Eça & Outras, sexta-feira, 25 de abril de 2014
1 Carta
a J. Rentes de Carvalho
Meu Caro José
Esperei ansiosamente o seu livro Portugal. A Flor e a Foice. Li-o de fio
a pavio. Voltei a lê-lo e a anotá-lo. Voltei a relê-lo. Estou certo que
voltarei a folheá-lo. E, curiosamente, pareceu-me que já o tinha lido, mesmo
sem termos ainda passado por outra encarnação: ou porque já li uma boa parte da
sua obra e textos dispersos, ou porque conversamos sobre a edição holandesa, ou
porque o conheço quanto baste. Talvez porque também tenha visto no livro uma
daquelas reflexões que interessam sobre o 25 de Abril e que ainda não tinha
lido de quem o viveu assim de perto, com uma tão grande e desgostosa lucidez.

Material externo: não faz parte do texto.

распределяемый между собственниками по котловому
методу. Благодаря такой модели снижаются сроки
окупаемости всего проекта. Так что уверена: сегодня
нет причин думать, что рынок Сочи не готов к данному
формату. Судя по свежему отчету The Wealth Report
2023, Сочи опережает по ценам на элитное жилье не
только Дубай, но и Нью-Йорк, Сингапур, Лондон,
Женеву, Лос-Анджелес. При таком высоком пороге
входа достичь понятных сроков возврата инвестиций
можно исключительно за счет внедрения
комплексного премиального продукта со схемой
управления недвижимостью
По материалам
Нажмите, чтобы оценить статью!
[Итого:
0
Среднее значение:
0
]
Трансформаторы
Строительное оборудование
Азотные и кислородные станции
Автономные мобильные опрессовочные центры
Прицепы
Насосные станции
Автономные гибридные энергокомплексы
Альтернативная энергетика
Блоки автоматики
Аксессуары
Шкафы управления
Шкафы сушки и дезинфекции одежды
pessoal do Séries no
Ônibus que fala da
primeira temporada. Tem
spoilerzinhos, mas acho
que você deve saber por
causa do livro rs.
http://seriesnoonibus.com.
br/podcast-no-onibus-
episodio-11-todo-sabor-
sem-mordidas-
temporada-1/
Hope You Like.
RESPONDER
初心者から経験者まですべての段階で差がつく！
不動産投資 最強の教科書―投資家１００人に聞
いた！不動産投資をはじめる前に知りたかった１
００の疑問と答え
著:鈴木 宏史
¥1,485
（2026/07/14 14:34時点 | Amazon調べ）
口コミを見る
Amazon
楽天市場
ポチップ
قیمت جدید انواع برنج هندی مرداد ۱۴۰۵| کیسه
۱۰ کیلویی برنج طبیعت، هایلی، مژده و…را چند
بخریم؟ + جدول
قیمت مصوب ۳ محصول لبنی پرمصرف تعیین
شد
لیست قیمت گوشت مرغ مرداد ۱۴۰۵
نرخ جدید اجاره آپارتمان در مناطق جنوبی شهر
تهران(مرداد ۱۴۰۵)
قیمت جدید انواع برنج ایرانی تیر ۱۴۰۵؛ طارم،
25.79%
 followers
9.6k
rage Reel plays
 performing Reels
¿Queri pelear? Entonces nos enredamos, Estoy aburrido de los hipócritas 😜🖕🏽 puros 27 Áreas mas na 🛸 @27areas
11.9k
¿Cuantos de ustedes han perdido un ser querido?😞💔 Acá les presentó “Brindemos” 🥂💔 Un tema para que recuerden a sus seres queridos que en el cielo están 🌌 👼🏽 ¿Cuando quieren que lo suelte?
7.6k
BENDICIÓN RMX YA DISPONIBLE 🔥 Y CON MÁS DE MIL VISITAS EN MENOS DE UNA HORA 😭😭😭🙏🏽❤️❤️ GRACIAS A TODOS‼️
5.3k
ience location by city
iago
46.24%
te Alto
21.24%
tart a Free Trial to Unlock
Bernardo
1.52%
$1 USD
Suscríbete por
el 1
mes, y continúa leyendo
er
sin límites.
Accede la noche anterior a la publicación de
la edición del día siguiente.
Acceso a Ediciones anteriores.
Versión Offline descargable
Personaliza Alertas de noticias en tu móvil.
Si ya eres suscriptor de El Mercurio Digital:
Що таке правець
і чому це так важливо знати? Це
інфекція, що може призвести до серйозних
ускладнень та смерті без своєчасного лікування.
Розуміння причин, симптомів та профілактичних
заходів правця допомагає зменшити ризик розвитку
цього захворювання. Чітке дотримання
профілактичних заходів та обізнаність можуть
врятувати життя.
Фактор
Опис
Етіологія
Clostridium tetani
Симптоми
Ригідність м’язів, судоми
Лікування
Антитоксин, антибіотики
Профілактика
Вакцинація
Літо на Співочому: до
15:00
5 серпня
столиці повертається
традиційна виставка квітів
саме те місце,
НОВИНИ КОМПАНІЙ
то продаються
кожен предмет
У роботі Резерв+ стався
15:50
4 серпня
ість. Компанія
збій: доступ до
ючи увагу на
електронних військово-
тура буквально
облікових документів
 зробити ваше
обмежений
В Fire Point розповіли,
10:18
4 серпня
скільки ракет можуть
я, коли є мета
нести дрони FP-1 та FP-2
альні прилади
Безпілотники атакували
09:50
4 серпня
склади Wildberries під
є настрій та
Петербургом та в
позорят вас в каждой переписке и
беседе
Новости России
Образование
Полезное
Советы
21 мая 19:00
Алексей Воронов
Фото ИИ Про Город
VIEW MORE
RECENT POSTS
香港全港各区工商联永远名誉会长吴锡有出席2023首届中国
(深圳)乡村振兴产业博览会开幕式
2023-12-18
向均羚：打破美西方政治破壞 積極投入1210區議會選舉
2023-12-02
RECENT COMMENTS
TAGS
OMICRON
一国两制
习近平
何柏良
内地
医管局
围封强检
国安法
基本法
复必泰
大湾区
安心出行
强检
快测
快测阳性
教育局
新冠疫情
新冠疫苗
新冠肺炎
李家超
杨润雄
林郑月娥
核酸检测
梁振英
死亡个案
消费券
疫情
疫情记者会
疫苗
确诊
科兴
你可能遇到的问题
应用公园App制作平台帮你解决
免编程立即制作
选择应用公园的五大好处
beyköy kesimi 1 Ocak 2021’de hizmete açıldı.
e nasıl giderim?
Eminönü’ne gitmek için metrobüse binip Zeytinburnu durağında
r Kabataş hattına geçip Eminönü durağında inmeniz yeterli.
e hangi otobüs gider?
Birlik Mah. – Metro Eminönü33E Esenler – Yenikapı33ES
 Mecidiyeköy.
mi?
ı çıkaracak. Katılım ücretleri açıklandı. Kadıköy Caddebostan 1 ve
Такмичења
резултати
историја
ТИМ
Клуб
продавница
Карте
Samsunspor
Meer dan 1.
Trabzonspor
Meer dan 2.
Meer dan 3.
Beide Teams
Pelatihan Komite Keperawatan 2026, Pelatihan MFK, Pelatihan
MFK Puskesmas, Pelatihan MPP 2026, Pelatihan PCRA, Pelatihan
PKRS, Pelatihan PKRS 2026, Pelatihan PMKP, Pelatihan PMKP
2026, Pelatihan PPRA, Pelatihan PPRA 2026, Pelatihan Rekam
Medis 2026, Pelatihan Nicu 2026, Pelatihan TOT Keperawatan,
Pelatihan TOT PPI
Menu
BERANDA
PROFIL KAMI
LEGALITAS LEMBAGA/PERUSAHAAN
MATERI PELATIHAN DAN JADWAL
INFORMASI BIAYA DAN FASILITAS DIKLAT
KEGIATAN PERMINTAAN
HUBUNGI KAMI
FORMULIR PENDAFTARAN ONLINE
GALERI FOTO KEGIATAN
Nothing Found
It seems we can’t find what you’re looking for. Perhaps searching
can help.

Tomara que nos tivéssemos enganado, que afinal a esperança tivesse sido para
valer e chegado a redenção da Pátria e da nossa gente. Mas não, nada disso
aconteceu, como todos sabemos. Estamos hoje genericamente melhor porque pior
era impossível. Em 1974, atrás de nós, o país do iluminado de Santa Comba, só
mesmo a Albânia e até houve quem de nós quisesse fazer os albaneses do ocidente
depois daquela data.
Quando se deu o golpe militar estava eu em
Moçambique no serviço militar obrigatório, desde 9 de Março. Não acreditei no
interesse do golpe das Caldas, nem na ação dos spinolistas, além das movimentações
políticas do general Kaúlza, cujo “Nó Górdio” ficou cada vez mais apertado onde
eu estava. Tudo isso era problema deles, dos militares do quadro, já que era
assim que colocavam as questões. Nós, os milicianos mais politizados, apenas
queríamos então pouca coisa: acabar com aquela guerra estúpida, onde éramos a
principal “carne para canhão”; conseguir para as colónias um estatuto decente
no contexto internacional e nacional aceite pelos naturais (como tinha
acontecido no Brasil em 1822!) e retomarmos a nossa vida profissional num país
mais sensato e capaz. Não era pedir muito. Tudo o resto era o confronto dos
diversos grupos sociais e económicos, nacionais e internacionais, que tinham
interesses, ainda que aparentemente antagónicos, nas colónias e na guerra
colonial, todos eles vindos do salazarismo, o regime acinzentador, onde se “era
muito culto” por ler as Selecções do
Reader’s Digest, vindas da América da civilização ocidental, ou, no caso
dos meninos universitários «com a China na bota e o papá na algibeira» (Ary dos
Santos), o Livro Vermelho de Mao, um
sujeito sobre quem tinham uma vaguíssima ideia, mas mais simpático do que o
façanhudo Estaline e sucessores e menos incómodo do que Che Guevara. Afinal era
quase um mandarim! Logo nas primeiras notícias, nos primeiros contactos com
estes redentores, também me dei conta, desconfiado, da caterva de charlatães a
haver. E eles cresceram como cogumelos. Em nome da Revolução e da Democracia.
Ámen.
Tive o privilégio de ouvir contar as operações
militares na primeira pessoa pelo próprio Salgueiro Maia e tal bateu certo com
a generosidade completamente desinteressada que no seu livro atribui a alguns
militares. O Capitão de Abril viu anos depois ser-lhe negada, quando dela mais
precisava, a pensão que o Estado atribuiu a outros; o mesmo Estado que tem distribuído
condecorações, benesses e mordomias a quem tem posto os interesses pessoais e
de casta acima dos direitos das classes produtivas. E já que cita o nosso
patrono, deste seu livro e de si não poderia Eça de Queirós escrever como o fez
a Oliveira Martins, a comentar-lhe os excessos descritivos do Nun’Alvares: «Também não me agradam
muito certas minudências do detalhe plástico, como a notação dos gestos, etc.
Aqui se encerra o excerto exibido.